═════ RECORDED DATA ═════

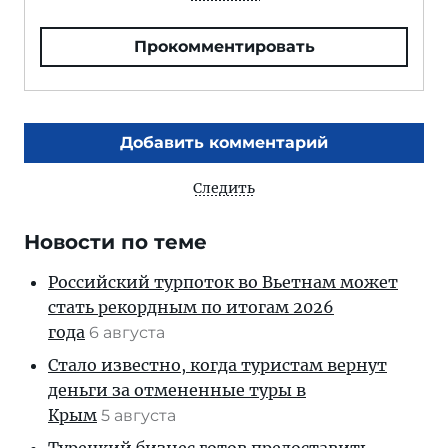
Прокомментировать
Добавить комментарий
Следить
Новости по теме
Российский турпоток во Вьетнам может
стать рекордным по итогам 2026
года
6 августа
Стало известно, когда туристам вернут
деньги за отмененные туры в
Крым
5 августа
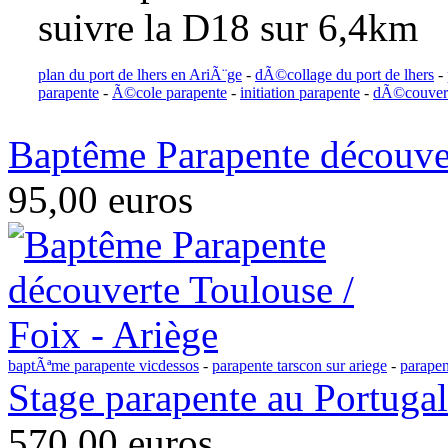
suivre la D18 sur 6,4km
plan du port de lhers en AriÃ¨ge
-
dÃ©collage du port de lhers
-
parapente
-
Ã©cole parapente
-
initiation parapente
-
dÃ©couvert
Baptême Parapente découver
95,00 euros
baptÃªme parapente vicdessos
-
parapente tarscon sur ariege
-
parapen
Stage parapente au Portugal
570,00 euros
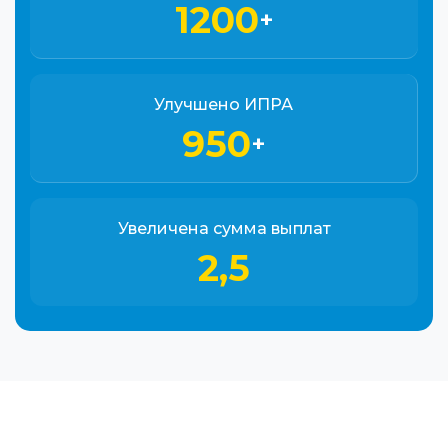
1200
+
Улучшено ИПРА
950
+
Увеличена сумма выплат
2,5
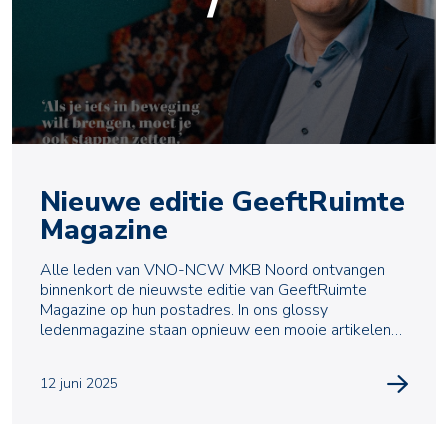
Nieuwe editie GeeftRuimte
Magazine
Alle leden van VNO-NCW MKB Noord ontvangen
binnenkort de nieuwste editie van GeeftRuimte
Magazine op hun postadres. In ons glossy
ledenmagazine staan opnieuw een mooie artikelen
over actuele onderw
12 juni 2025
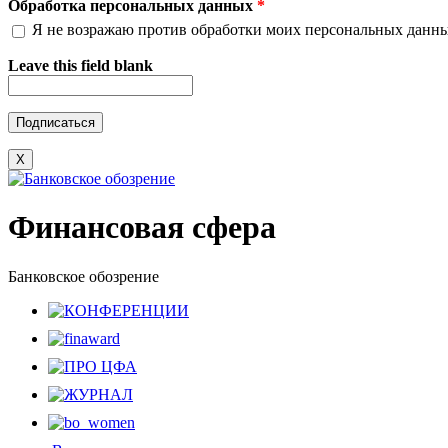
Обработка персональных данных
*
Я не возражаю против обработки моих персональных данн
Leave this field blank
X
Финансовая сфера
Банковское обозрение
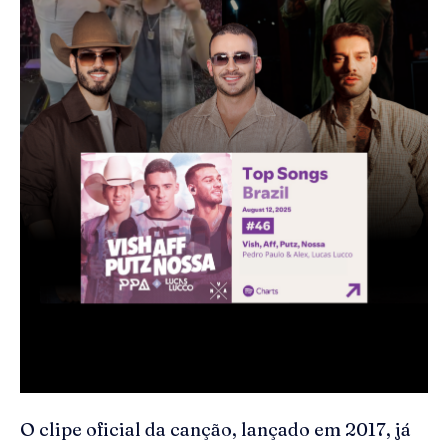
O clipe oficial da canção, lançado em 2017, já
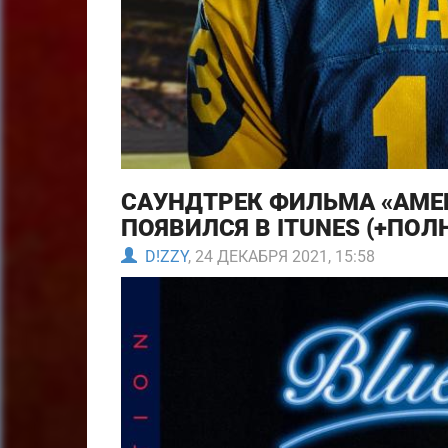
САУНДТРЕК ФИЛЬМА «АМЕ
ПОЯВИЛСЯ В ITUNES (+ПО
D!ZZY
, 24 ДЕКАБРЯ 2021, 15:58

═════

Keep the pictures out and transcribe the listing exactly.

TASK RESPONSE:
Прокомментировать
Добавить комментарий
Следить
Новости по теме
Российский турпоток во Вьетнам может
стать рекордным по итогам 2026
года
6 августа
Стало известно, когда туристам вернут
деньги за отмененные туры в
Крым
5 августа
suivre la D18 sur 6,4km
plan du port de lhers en AriÃ¨ge
-
dÃ©collage du port de lhers
-
parapente
-
Ã©cole parapente
-
initiation parapente
-
dÃ©couvert
Baptême Parapente découver
95,00 euros
baptÃªme parapente vicdessos
-
parapente tarscon sur ariege
-
parapen
Stage parapente au Portugal
570,00 euros
1200
+
Улучшено ИПРА
950
+
Увеличена сумма выплат
2,5
Nieuwe editie GeeftRuimte
Magazine
Alle leden van VNO-NCW MKB Noord ontvangen
binnenkort de nieuwste editie van GeeftRuimte
Magazine op hun postadres. In ons glossy
ledenmagazine staan opnieuw een mooie artikelen
over actuele onderw
12 juni 2025
Обработка персональных данных
*
Я не возражаю против обработки моих персональных данн
Leave this field blank
X
Финансовая сфера
Банковское обозрение
O clipe oficial da canção, lançado em 2017, já
САУНДТРЕК ФИЛЬМА «АМЕ
ПОЯВИЛСЯ В ITUNES (+ПО
D!ZZY
, 24 ДЕКАБРЯ 2021, 15:58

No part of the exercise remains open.